We have started with the simplifying assumption that each experimental treatment is tested exactly once, as soon as the outcomes from a pre-specified number of patients have been observed. A useful extension would be to allow multiple looks (stages) for each treatment arm, with early stopping for futility and efficacy. Indeed, the STAMPEDE trial included interim analyses that we did not take into account in our analysis in Section 5. A complicating factor is that to directly apply the online testing algorithms, we have only assigned the adjusted testing level α_i to hypothesis H_i at the point of testing. To allow repeated testing of hypothesis H_i and early stopping, we would require H_i to be determined in advance. For further discussion and proposals for this setting, we refer the interested reader to Zrnic et al. [23], who proposed a framework for asynchronous online testing. As well, recent work by Zehetmayer et al. [36] shows how to use LOND specifically for group-sequential platform trials.

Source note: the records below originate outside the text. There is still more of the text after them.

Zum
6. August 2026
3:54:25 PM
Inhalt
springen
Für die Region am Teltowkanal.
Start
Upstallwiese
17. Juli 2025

Another assumption that we have made is that N_bound ≥ K, i.e. that we never test more treatment arms than originally planned for. In the case where N_bound < K, then a simple method of accommodating this change has been proposed by [17, pg. 10], but the power properties have not been explored in the context of platform trials. We could also make further comparisons of online testing with existing methodologies for controlling the FWER when adding treatment arms to a platform trial [37, 38]. Finally, one limitation of our investigation is that in practice, future comparisons depend on results of past trials, which in turn depend on which online testing algorithm is being used. We did not account for this in our simulations. Taking this into consideration would be highly complex, but may be a useful avenue for future research.

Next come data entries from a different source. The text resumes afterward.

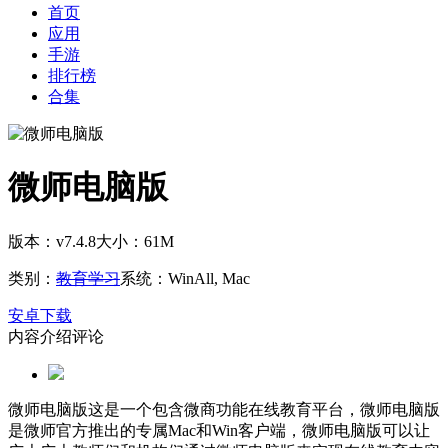
首页
应用
手游
排行榜
合集
微师电脑版
版本：v7.4.8
大小：61M
类别：
教育学习
系统：WinAll, Mac
安卓下载
内容介绍
评论
微师电脑版这是一个包含微商功能在线教育平台，微师电脑版
是微师官方推出的专属Mac和Win客户端，微师电脑版可以让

Alternative type I error rates to the FWER and FDR have been proposed in the literature. One example is the Error Rate per Family (ERpf) proposed by Tukey [39]. The ERpF is defined as the number of type I errors divided by the number of families of hypotheses. As pointed out by an anonymous reviewer, while the FWER may be appropriate for multiplicity within a study, the ERpF is meant for multiplicity control across studies. Hence, if one can view a platform trial as a series of distinct studies (e.g. corresponding to a change to the standard-of-care), the ERpF may be a more appropriate metric to control. The ERpF can be controlled exactly across studies by using what is called an additive multiplicity correction [40]. As future research, it would be interesting to compare online control of the FWER or FDR with ERpF control. It would also be interesting to explore whether recently proposed methods of FDR control using e-values [41] could be applied to the platform trial setting.

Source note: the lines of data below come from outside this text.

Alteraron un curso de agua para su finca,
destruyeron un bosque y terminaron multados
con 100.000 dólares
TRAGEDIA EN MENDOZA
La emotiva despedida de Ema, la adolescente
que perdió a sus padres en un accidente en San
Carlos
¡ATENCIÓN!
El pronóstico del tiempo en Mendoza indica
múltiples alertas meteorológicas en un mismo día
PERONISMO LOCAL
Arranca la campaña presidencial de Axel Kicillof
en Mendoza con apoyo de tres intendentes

As mentioned in the introduction, the need for multiplicity adjustments for platform trials is controversial, and there are some platform trial contexts where applying such adjustments may be difficult and/or undesirable. For example, platform trials often involve multiple pharmaceutical sponsors and a natural question to ask is why a sponsor would participate in a platform trial that uses any multiplicity adjustment, given that they can conduct their own two-arm trial with no multiplicity adjustment. To help address this issue, one partial solution is to adjust for multiplicity (using online testing or otherwise) at a level α that is higher than the usual 2.5% (one-sided). As shown in the case study in Section 5, this can result in adjusted significance levels above 2.5%. More generally, the efficiencies that a platform trial bring (e.g. in terms of time and cost of recruiting control patients) may still mean that a sponsor would be willing to join a trial even if there is a price to be paid in terms of multiplicity adjustment. Meanwhile, in the context of emerging infectious diseases, there is a real need to quickly find a treatment that works and it is unclear how the use of multiplicity adjustment may affect that time. A fuller discussion around multiplicity adjustment (and online testing more specifically) for platform trials would be very useful, but is out of scope of this paper.

Data availability statement

All of the data that support the findings of this study are available within the paper itself.